Stored items from a collection

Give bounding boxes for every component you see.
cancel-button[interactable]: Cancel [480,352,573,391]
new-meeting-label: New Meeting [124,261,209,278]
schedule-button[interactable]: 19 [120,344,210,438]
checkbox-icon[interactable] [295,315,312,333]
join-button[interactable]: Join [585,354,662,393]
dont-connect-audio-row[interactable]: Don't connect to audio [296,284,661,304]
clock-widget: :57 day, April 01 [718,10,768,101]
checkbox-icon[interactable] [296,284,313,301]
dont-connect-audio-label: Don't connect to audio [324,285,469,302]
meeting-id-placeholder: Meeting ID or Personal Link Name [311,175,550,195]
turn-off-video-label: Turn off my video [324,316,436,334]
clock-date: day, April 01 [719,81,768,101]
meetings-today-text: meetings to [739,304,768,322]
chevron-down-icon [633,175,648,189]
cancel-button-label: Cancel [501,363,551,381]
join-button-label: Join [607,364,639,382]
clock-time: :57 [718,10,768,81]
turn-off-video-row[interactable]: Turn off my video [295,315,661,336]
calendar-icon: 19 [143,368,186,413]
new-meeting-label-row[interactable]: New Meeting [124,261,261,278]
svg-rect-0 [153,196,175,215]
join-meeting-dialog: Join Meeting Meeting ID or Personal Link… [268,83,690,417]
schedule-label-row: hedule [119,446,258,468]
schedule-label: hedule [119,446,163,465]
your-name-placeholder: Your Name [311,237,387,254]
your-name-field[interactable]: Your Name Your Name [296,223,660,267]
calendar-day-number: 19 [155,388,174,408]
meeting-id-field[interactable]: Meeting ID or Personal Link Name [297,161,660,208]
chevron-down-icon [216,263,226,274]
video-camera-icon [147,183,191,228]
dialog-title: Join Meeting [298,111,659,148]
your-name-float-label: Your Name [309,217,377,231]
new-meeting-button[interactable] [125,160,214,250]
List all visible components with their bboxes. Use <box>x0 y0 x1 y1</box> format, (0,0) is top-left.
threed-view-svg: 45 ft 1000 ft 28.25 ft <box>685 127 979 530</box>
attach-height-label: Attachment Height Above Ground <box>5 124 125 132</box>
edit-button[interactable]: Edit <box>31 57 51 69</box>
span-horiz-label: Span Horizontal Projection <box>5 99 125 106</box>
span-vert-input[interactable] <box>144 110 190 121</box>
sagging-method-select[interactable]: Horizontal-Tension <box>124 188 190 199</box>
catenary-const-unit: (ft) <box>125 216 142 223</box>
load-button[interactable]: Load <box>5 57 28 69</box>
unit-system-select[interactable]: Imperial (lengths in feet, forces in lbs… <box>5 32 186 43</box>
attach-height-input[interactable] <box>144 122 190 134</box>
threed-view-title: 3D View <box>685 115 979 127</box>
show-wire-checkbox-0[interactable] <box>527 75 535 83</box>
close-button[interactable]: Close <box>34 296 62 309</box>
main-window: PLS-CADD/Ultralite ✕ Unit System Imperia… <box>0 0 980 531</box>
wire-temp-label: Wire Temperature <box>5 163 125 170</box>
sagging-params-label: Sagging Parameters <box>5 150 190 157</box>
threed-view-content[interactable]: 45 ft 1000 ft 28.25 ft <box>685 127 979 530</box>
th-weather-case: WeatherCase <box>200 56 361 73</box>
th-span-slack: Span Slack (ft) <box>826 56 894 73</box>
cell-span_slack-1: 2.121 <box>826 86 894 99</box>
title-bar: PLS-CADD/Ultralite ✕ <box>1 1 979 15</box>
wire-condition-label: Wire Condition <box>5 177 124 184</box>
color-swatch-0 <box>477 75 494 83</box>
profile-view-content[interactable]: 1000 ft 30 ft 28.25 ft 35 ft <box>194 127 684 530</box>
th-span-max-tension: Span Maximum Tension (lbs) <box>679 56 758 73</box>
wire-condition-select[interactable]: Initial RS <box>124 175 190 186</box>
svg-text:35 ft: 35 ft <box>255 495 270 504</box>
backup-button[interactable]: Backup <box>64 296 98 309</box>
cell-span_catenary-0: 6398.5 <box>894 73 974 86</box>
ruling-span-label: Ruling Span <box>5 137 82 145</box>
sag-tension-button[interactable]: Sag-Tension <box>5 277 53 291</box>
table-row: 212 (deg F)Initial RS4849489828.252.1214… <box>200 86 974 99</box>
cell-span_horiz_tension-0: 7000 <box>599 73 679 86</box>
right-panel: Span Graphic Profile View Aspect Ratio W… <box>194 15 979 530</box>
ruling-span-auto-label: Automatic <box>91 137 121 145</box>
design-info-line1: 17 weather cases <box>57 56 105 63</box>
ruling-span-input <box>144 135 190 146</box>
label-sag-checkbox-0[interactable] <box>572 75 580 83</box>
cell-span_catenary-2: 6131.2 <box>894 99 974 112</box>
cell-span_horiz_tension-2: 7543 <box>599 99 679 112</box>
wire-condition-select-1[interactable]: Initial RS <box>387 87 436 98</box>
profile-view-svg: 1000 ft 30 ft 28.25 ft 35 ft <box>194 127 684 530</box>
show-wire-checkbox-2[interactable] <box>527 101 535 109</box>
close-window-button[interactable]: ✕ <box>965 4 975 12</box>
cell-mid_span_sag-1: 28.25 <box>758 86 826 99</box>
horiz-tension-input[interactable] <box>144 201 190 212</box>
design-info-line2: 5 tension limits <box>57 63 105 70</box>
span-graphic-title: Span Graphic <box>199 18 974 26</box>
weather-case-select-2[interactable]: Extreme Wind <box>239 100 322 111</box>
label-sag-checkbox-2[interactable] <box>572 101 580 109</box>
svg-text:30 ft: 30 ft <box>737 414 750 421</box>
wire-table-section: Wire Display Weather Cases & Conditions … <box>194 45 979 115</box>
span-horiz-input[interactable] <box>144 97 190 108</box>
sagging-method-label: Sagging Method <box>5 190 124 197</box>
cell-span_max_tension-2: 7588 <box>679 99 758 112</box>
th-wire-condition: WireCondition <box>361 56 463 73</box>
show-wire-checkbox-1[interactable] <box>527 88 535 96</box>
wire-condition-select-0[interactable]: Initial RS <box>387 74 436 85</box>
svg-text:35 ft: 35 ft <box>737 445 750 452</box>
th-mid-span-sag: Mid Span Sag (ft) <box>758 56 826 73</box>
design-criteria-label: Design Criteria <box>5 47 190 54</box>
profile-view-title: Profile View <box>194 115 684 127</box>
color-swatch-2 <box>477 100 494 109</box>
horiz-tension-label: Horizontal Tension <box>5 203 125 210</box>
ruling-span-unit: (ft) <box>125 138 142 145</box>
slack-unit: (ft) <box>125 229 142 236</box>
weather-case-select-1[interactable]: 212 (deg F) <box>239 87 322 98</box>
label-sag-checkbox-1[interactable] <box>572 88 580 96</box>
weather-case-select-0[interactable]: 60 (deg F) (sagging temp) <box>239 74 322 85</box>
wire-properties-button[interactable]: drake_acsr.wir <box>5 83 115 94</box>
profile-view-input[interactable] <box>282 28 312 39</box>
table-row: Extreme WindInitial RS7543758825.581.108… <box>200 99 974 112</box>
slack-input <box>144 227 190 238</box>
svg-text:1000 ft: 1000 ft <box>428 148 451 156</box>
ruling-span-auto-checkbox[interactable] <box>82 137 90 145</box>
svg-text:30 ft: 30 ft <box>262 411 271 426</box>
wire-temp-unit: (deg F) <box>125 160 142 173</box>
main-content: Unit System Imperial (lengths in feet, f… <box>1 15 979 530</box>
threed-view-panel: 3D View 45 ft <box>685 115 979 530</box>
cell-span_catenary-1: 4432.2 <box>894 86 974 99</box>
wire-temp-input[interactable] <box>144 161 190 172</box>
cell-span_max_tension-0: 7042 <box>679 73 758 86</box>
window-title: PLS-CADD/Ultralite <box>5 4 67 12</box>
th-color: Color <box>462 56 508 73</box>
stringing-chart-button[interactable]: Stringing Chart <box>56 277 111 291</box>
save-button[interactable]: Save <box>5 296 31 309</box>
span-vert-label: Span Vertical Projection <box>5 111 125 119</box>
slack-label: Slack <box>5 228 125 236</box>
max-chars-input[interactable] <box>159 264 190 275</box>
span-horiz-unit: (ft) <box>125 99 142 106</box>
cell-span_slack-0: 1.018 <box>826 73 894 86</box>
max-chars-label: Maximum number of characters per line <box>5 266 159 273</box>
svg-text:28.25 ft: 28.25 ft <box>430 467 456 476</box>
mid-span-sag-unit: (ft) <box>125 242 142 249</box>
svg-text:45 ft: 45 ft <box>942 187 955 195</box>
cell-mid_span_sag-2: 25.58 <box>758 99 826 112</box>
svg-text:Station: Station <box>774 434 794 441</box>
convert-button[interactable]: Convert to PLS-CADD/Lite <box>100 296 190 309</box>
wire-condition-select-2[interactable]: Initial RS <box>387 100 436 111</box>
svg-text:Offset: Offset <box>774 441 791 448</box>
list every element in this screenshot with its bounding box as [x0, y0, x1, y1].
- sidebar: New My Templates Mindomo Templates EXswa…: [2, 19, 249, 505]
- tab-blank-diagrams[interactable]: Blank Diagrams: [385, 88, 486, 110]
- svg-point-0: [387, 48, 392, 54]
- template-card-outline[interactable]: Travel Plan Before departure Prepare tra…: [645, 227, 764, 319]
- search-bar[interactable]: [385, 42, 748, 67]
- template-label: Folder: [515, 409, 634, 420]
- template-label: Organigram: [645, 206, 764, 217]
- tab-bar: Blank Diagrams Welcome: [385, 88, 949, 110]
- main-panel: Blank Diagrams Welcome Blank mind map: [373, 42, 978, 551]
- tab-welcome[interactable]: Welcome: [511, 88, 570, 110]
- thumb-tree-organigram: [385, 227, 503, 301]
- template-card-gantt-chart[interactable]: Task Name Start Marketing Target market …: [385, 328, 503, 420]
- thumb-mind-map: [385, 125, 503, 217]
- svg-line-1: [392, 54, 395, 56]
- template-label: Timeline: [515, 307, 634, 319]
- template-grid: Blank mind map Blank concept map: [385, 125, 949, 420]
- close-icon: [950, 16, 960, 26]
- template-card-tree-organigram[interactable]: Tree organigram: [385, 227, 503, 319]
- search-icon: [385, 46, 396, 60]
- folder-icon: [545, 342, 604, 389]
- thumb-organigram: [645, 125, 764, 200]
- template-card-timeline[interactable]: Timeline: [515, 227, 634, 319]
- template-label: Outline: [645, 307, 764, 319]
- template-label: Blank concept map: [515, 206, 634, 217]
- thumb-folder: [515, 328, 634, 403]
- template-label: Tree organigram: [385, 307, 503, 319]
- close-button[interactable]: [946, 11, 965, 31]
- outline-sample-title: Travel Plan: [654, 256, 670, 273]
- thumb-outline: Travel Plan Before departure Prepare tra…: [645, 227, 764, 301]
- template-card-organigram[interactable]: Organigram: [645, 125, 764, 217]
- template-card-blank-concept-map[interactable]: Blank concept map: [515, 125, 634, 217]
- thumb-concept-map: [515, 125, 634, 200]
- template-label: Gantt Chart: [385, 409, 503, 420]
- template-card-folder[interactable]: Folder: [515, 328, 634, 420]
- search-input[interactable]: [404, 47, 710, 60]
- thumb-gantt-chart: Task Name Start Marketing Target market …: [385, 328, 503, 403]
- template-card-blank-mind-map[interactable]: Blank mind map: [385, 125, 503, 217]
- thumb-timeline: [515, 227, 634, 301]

== Aim of the task ==
Copy down every line of the entries containing the word "Ultralite".

== Answer to this exercise ==
main-window: PLS-CADD/Ultralite ✕ Unit System Imperia… <box>0 0 980 531</box>
title-bar: PLS-CADD/Ultralite ✕ <box>1 1 979 15</box>
window-title: PLS-CADD/Ultralite <box>5 4 67 12</box>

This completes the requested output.